There are two ways this data is used:
3.1) Attaching tags used to sort the applications into the menu to the 
packages. These allow different "views" on the packages, sorting them by 
different tags/aspects. Making a the tags available allows creating 
queries that are more narrow that the application menu itself.
3.2) Use the application menu (with additional *-menus packages) to sort 
the packages in. This is more easy to use but not as powerful as the 
tags. Every package/application is located where the user would expect 
it/is supposed to find it in the applications menu. The structure is 
though similar to the comps groups but some of the menus are more 
detailed as the comps groups are.
Be aware the implementation is pretty simple. For an real UI one would 
filter out some of the tags. Also the menu structure still has 
duplicates that can easily be avoided.

4) Searches. While yum and all GUI applications allow searching the 
searches are isolate from all the other stuff. So as soon as you do a 
search all the groups and categories are of no value any more. To avoid 
that I tried making searches a first class citizen in my UI that can be 
used as filter just as everything else. That was you cannot only see in 
which groups the resulting packages come from but also filter the 
results down to groups or tags. It might make sense to have a couple of 
interesting searches that are precreated in the UI, but I have not yet 
made some up (may be "*.devel", or "*lib*" for the non application 
stuff). The UI does not support searches in different parts of the 
package yet (name, summary, description, files). Implementing that with 
a combobox similar to the Thunderbird or Firefox search boxes should be 
pretty easy.

5) Repositories. More or less a corner/power user case. But adding them 
was too easy...

Other thoughts and ideas:

The UI clearly is not intuitive yet although the concept is pretty 
simple. May be an UI person can give some hints for reimplementers.

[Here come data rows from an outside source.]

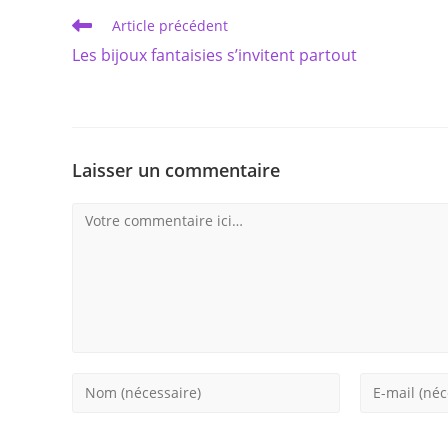
Read
Article précédent
more
Les bijoux fantaisies s’invitent partout
articles
Laisser un commentaire
Comment
Enter
Enter
your
your
name
email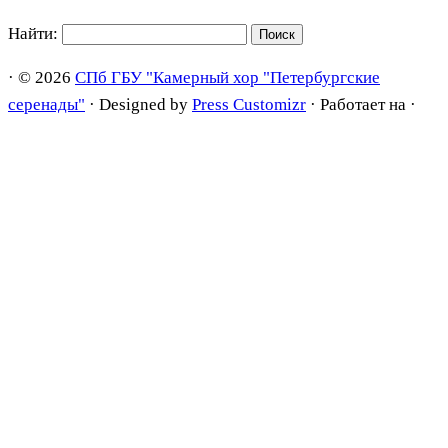
Найти:
·
© 2026
СПб ГБУ "Камерный хор "Петербургские
серенады"
·
Designed by
Press Customizr
·
Работает на
·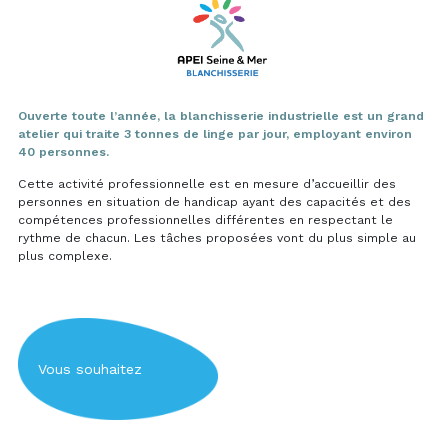
Ouverte toute l’année, la blanchisserie industrielle est un grand
atelier qui traite 3 tonnes de linge par jour,
employant environ
40 personnes.
Cette activité professionnelle est en mesure d’accueillir des
personnes en situation de handicap ayant des capacités et des
compétences professionnelles différentes en respectant le
rythme de chacun.
Les tâches proposées vont du plus simple au
plus complexe.
Vous souhaitez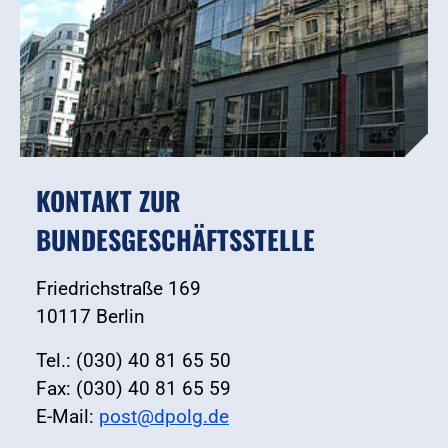
KONTAKT ZUR
BUNDESGESCHÄFTSSTELLE
Friedrichstraße 169
10117 Berlin
Tel.: (030) 40 81 65 50
Fax: (030) 40 81 65 59
E-Mail:
post@dpolg.de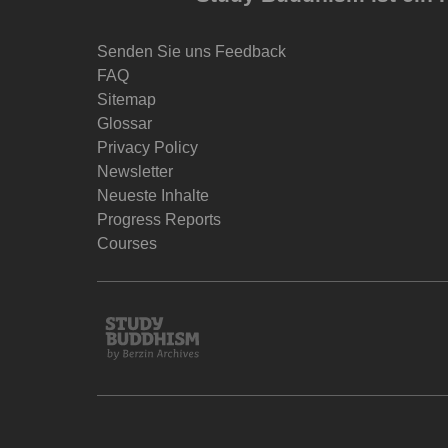
Senden Sie uns Feedback
FAQ
Sitemap
Glossar
Privacy Policy
Newsletter
Neueste Inhalte
Progress Reports
Courses
Study
Buddhism
Home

The status of the package could probably also just treated the same way 
offering a "updates", "installed", "available" tag. This would give a 
consistent UI for all ways to view packages.

May be the UI should completely refuse to show long lists of package and 
give just a summery forcing the user to refine its search/view to a 
sensible result size.

Not really fitting into this UI concept but still interesting: Generate 
a packages section as found in a kickstart file and show this as 
"Installed Packages". Remove all packages required by others and reduce 
packages to groups whenever possible. May be even to a group with some 
packages missing. Minimizing the number of lines should get pretty good 

Ok, I hope this is enough food of thought to keep the discussion about 
future UIs for handling packages going. I'd be interested about other 
ideas where to find package meta data or even more clever uses of the 
data we already have. I know there are a couple of people working on 
this topic from different ends. One main purpose of of the application 
is trying things out without bothering with a complicated (and complete) 
implementation. So patches and ideas are welcome. Have fun!